When it comes to genes that predispose to cancer, most people have heard of BRCA1 and BRCA2. Inherited mutations in these genes greatly increase a person’s risk of developing several types of cancer, including breast, ovarian, prostate, and pancreatic cancer.
But these aren’t the only genes that can influence cancer risk. Scientists now know about several others, each with their own level of associated risk.
BRCA1 and BRCA2 are somewhat unusual in that they increase cancer risk to such a large degree. They are what’s called high-penetrance genes, which means they raise a person’s lifetime risk of developing cancer by more than fivefold. Genes that increase cancer risk twofold to fivefold are called moderate penetrance, while those that increase the risk less than twofold are low penetrance.
Most of the cancer-predisposition genes that researchers have discovered in recent years fall into the moderate- and low-penetrance categories. Typically, low-penetrance genes don’t change the way a person is cared for, and so few are routinely included in testing. But moderate-penetrance genes are a different story.
“What’s really important about moderate-penetrance genes is they can affect how we counsel and care for patients, particularly if they also have a family history of cancer,” says Zsofia Stadler, a medical oncologist and Clinical Director of the Clinical Genetics Service at Memorial Sloan Kettering. “We have come to realize that patients who have a mutation in a moderate-penetrance gene along with a strong family history of cancer are at an especially high risk.”

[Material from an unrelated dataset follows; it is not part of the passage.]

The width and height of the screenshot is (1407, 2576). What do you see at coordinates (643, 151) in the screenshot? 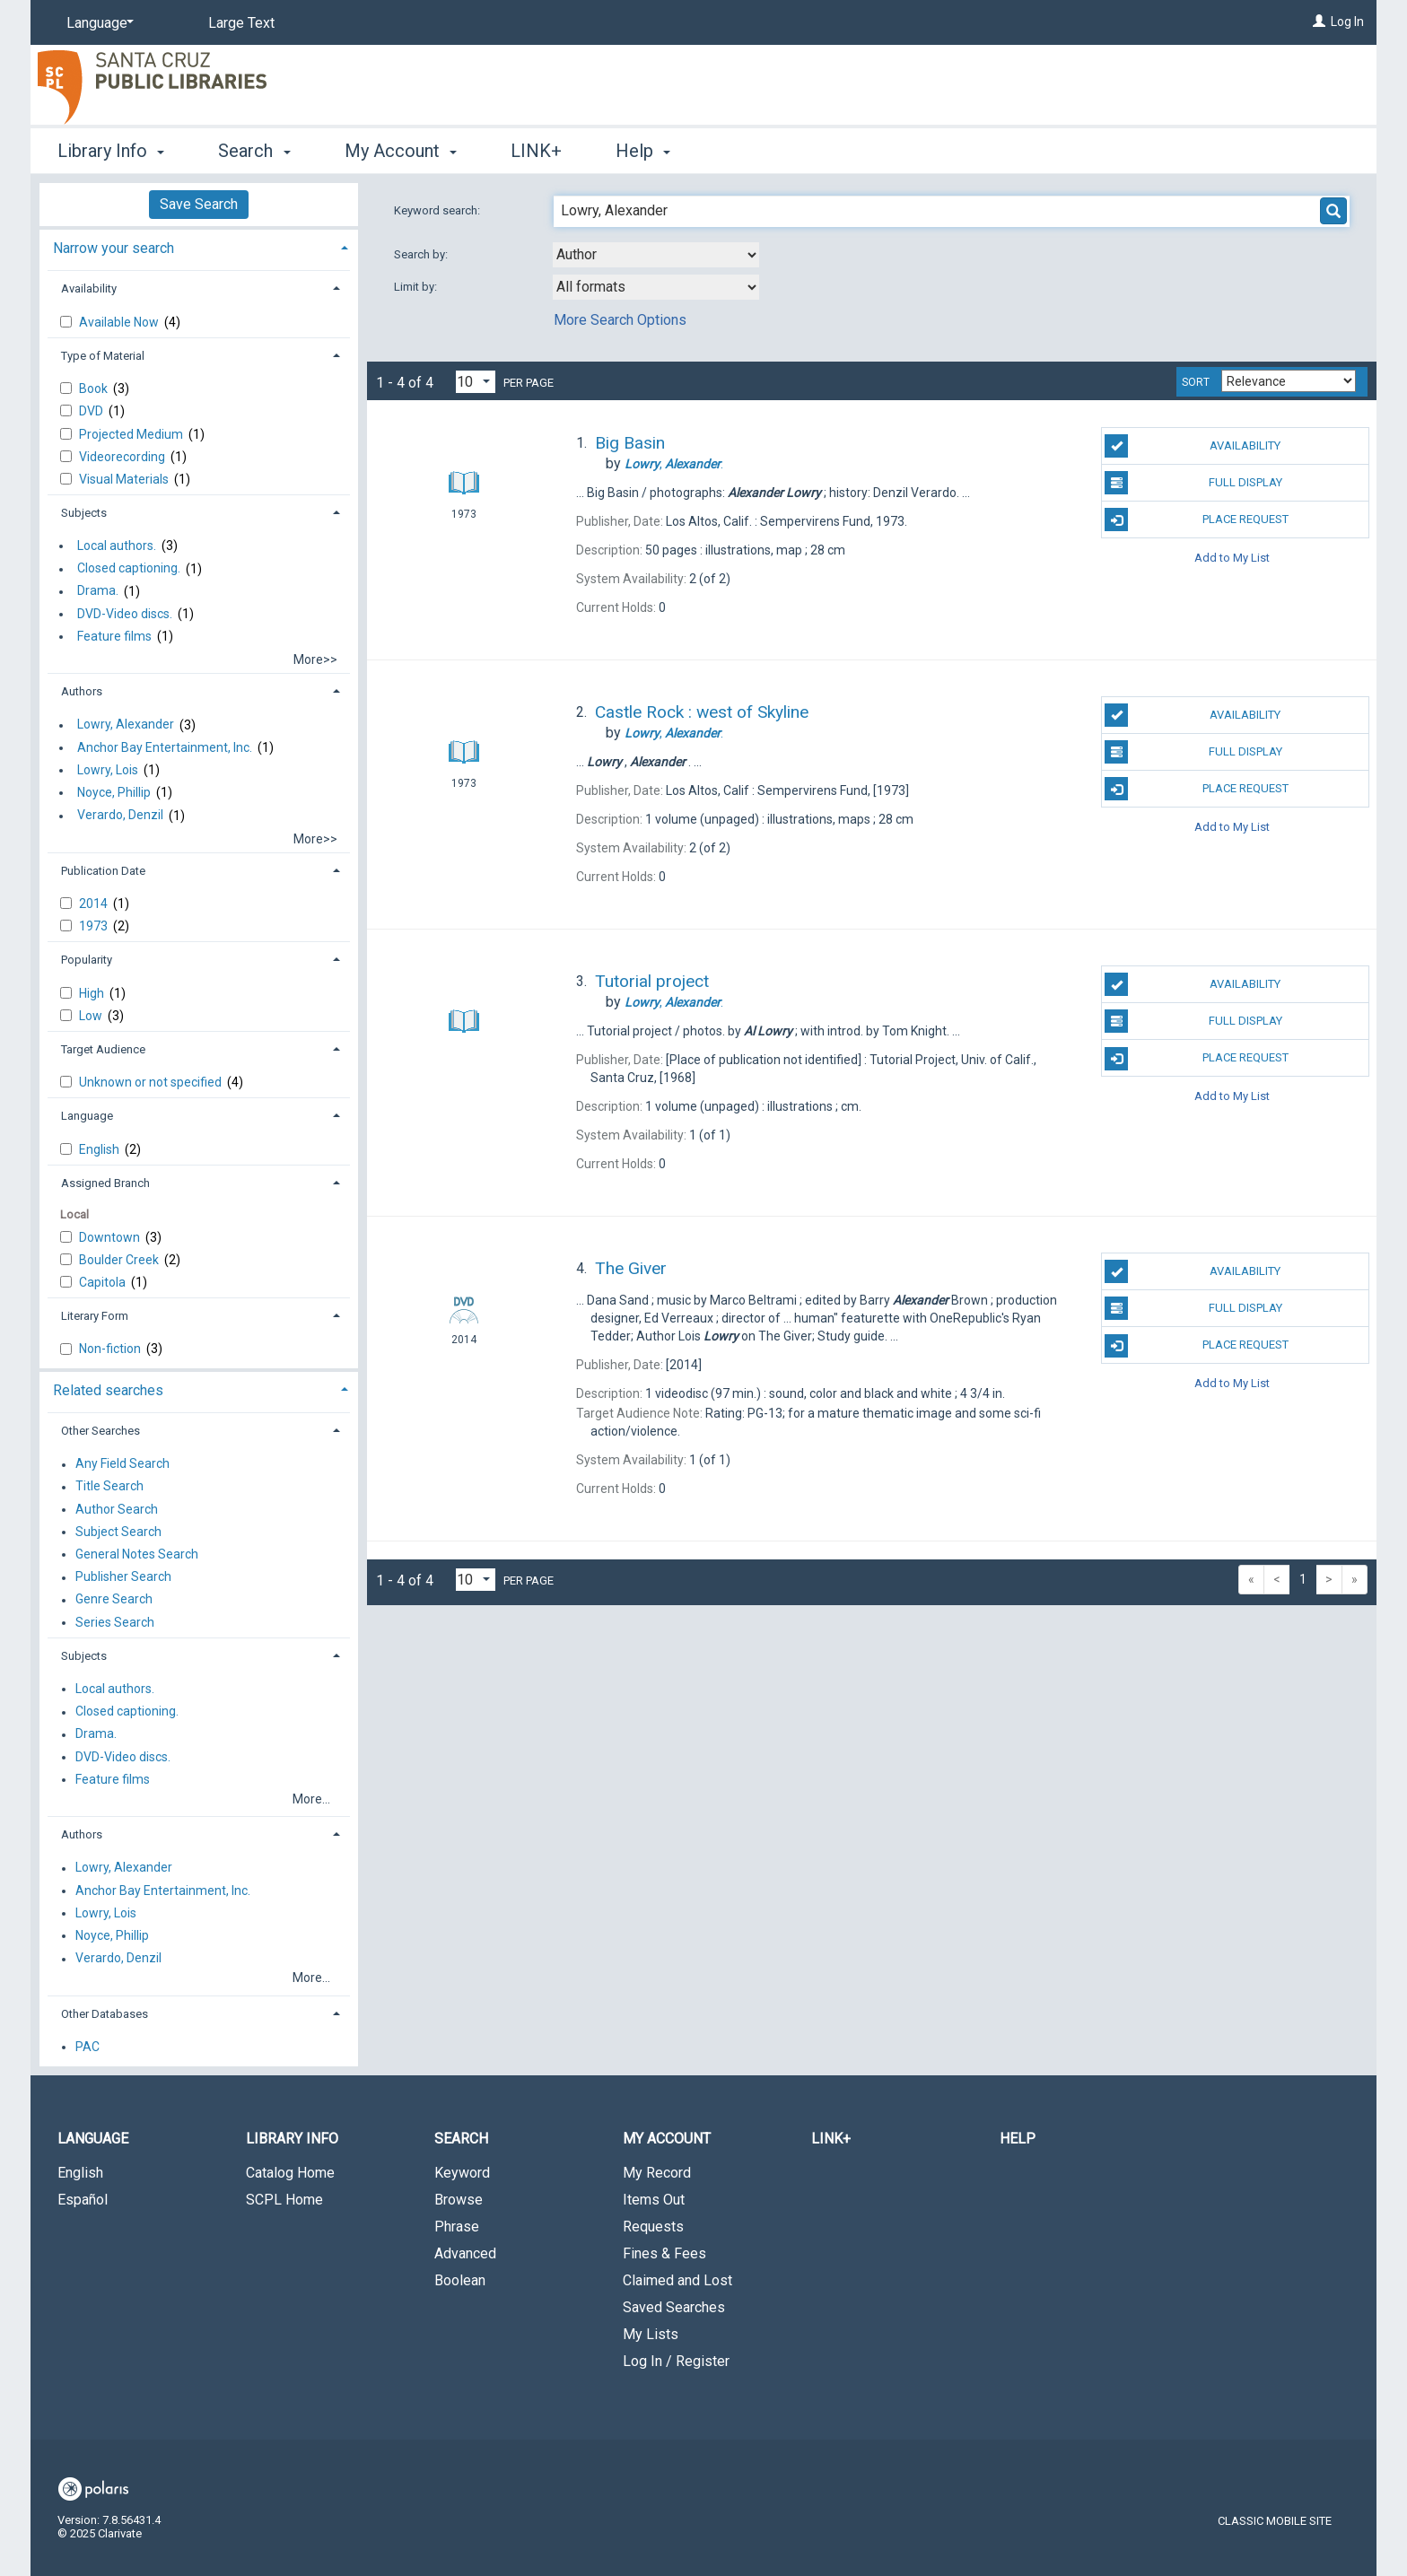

Three moderate-penetrance genes discovered in recent years are ATM, PALB2, and CHEK2. These genes may increase one’s risk for several types of cancer, including breast, ovarian, colon, prostate, and pancreatic.
Like BRCA1 and BRCA2, the normal function of these genes is to help with the process of repairing damaged DNA. Mutations in these genes can increase the chance that DNA damage will go unrepaired and result in more mutations, raising cancer risk.
As opposed to mutations in the high-penetrance BRCA1/2 genes, where risk-reducing surgery such as oophorectomy (removal of the ovaries) is recommended, in patients with mutations in ATM, PALB2, and CHEK2 risk-reducing surgeries may not be warranted, and require an individualized discussion with each patient. Oftentimes, the impact of these moderate-penetrance genes is felt more on screening procedures. Mutations in these genes often suggest that a person should be screened earlier for cancer, with such tests as mammography, breast MRI, and colonoscopy.
A woman with a mutation in PALB2, for example, should begin breast cancer screening at around 30 years old (rather than 40, as is recommended for women at an average risk) with mammography as well as breast MRI. That’s because she has five times the risk compared with someone without this mutation.
A person with a CHEK2 mutation should start having colonoscopies at age 45 rather than at age 50. They have a 10% lifetime risk of colon cancer, compared with 5% for someone without this mutation.
When to Test
Not just anyone can or should have genetic testing to determine whether they carry moderate-penetrance genes, however. Doctors recommend people for genetic testing because they either have a family history of cancer, are of an ancestry (such as Ashkenazi Jewish) known to be at a higher risk, or are a cancer survivor who could be at risk of developing a new cancer.
There is a risk to overtesting without a clear reason. For example, finding that a person has a low- or moderate-penetrance gene mutation and no personal or family cancer history may have limited clinical value, says Dr. Stadler. And it may lead to unnecessary screening or even risk-reducing surgery.
On the other hand, for people with cancer who have been tested in the past, say before 2004, Dr. Stadler says there could be a good reason to be tested again with new technology that includes more genes.
“We now know about many more predisposition genes for breast, ovarian, and colon cancer and have better tools to detect mutations within these genes,” she says. “For those previously seen by the Clinical Genetics Service at MSK, patients may call the clinic to inquire if updated genetic testing is needed, and if so, we’ll get them set up to come in.”